Garland does a fine job of developing these four lead characters, who form an accessible and sympathetic surrogate family amidst this destructive turmoil. We tag along with them as they zig-zag their way around a highway full of abandoned vehicles and witness where distrust and division has brought the United States, from assault rifle stand-offs to relief communities to one retail area where business carries on as usual. Garland’s film reminds one of a non-comedic version of Zombieland, where the threat is not the bloodthirsty undead but Americans up in arms about what the country is and where it’s headed.

Alex garland's "civil war" presents a modern-day apocalypse without natural or supernatural destruction.

Despite that design, Civil War is fiercely apolitical. That makes sense from a business point of view, where its $50 million budget is the biggest in A24’s twelve-year history and an anomaly in a business that has virtually erased the middle class in favor of tentpoles and outliers. The general public rarely rewards overtly political filmmaking these days and such an approach would represent commercial suicide for a wide release action movie. On blockbuster movies like Avatar and Top Gun: Maverick, the politics and allegory are not surface level and not high on the minds of most forking over $20 or much more for an opening weekend IMAX ticket.

At the same time, you expect substance from Garland and from A24, the latter of whichc has emerged as the most trusted brand in quality cinema, a distributor with all the street cred from its challenging elevated horror, inventive multiverse Oscar winner, and a variety of offbeat, authentic human stories. Those coming to Civil War as the latest work of the dependable hipster studio might be disappointed to find the film essentially skirting around the ideas at its foundation. The President of the movie is not Trump and he’s not Biden, but he inspires the unease and skepticism that both leaders’ detractors are full of.

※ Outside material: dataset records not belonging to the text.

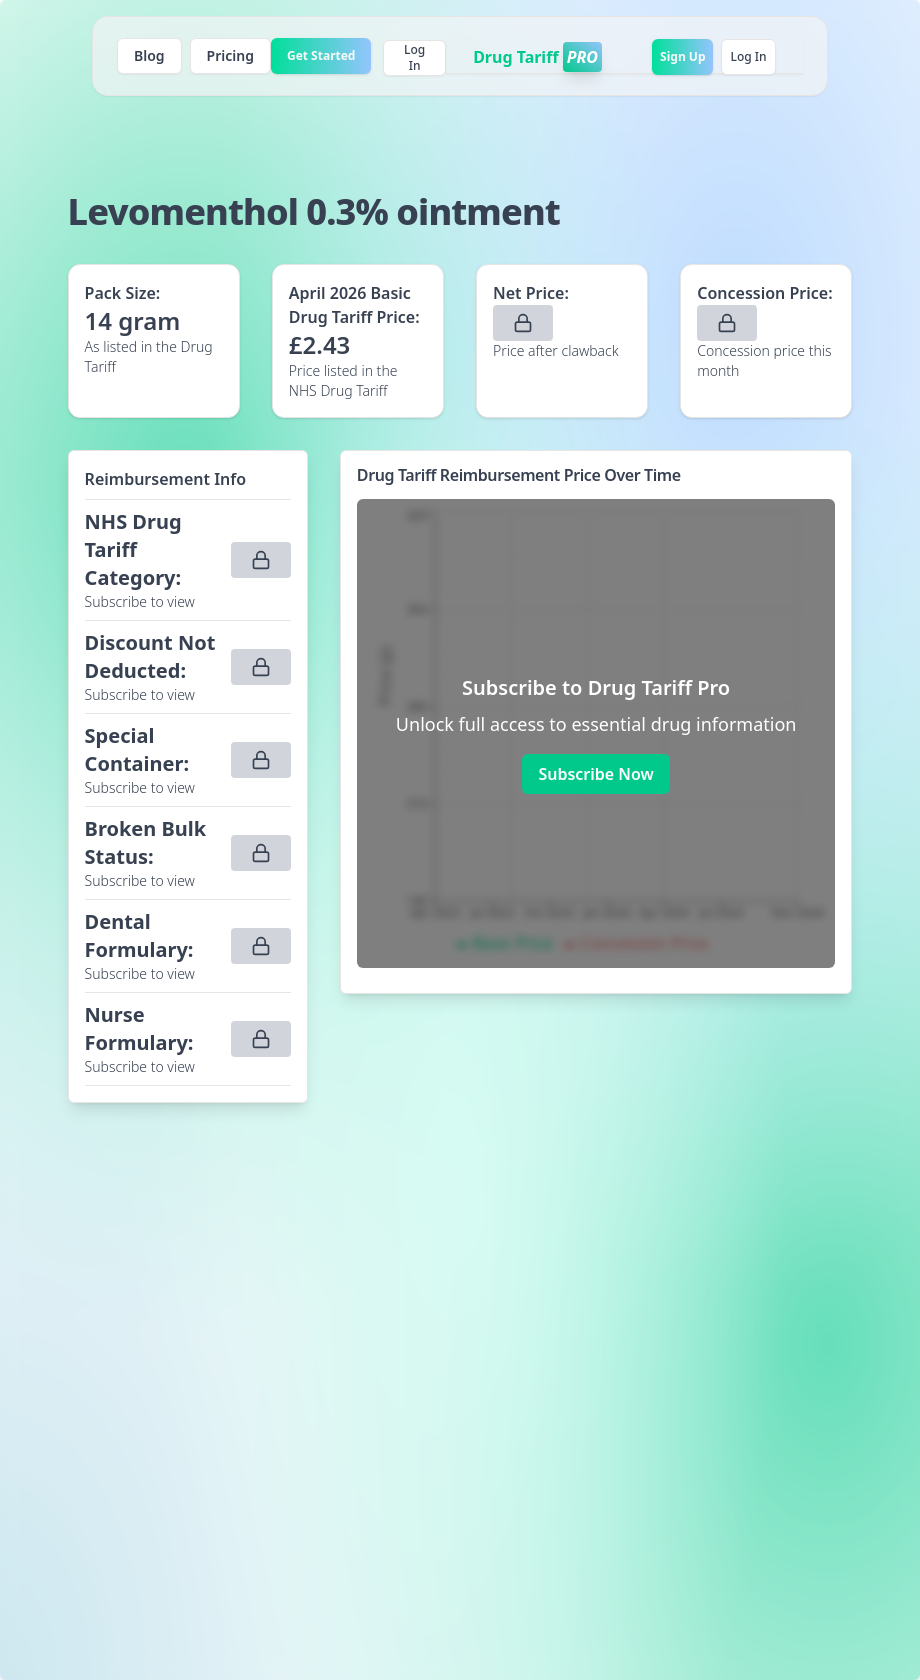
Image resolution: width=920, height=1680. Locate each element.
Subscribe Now (595, 774)
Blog (149, 55)
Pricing (230, 55)
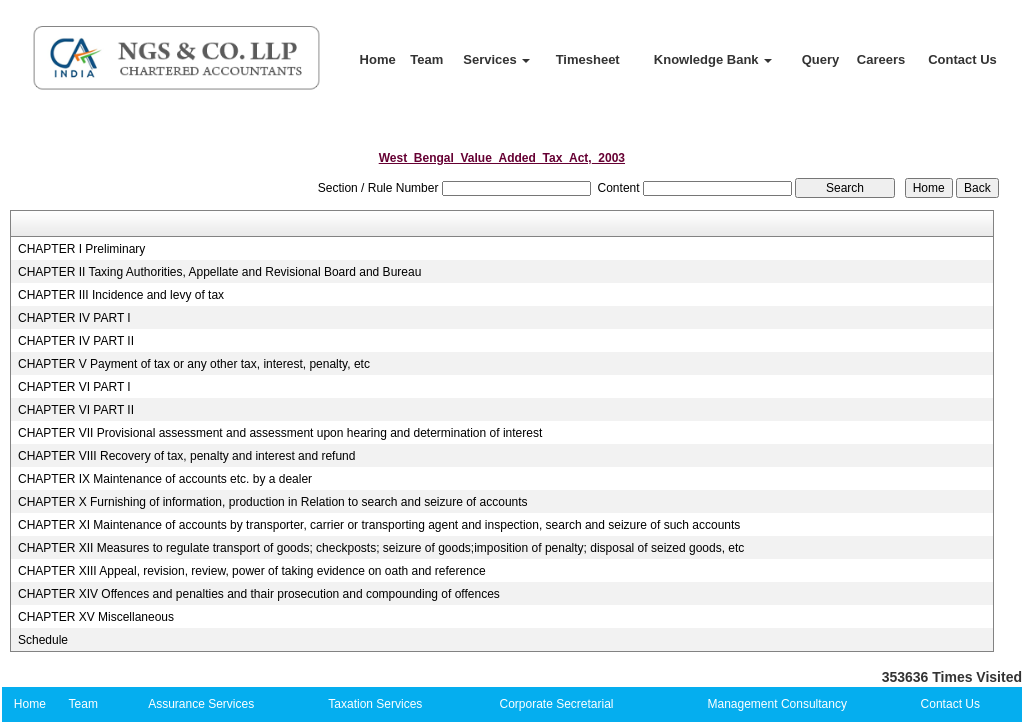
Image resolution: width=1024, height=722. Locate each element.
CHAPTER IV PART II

If you can make peace with that design, instead of decrying it as toothless, you should find Civil War to be an intense, absorbing experience, especially in IMAX, where the tension is especially extreme, with the high-octane sound system rendering the steady stream of combat sounds particularly potent. Garland made a seamless transition from writer to visual storyteller on Ex Machina, an Oscar nominee for Original Screenplay and winner for Visual Effects. Nearly a decade later, his instincts remain sharp and rewarding. Even without committing to a political stance, the film gives us much more to think about than your typical new action (read: superhero) flick. Like how our infrastructures falling apart could turn even fueling up an SUV into a dangerous, costly gamble.

It isn’t until the very end of Civil War when frivolous movies like Olympus Has Fallen come to mind, and by then you’ve already been moved, shaken, and stirred. This of-the-moment film may not age as gracefully as Garland’s first two, but it’s similarly a journey worth taking, one whose horrors involve zero science and not much more fiction.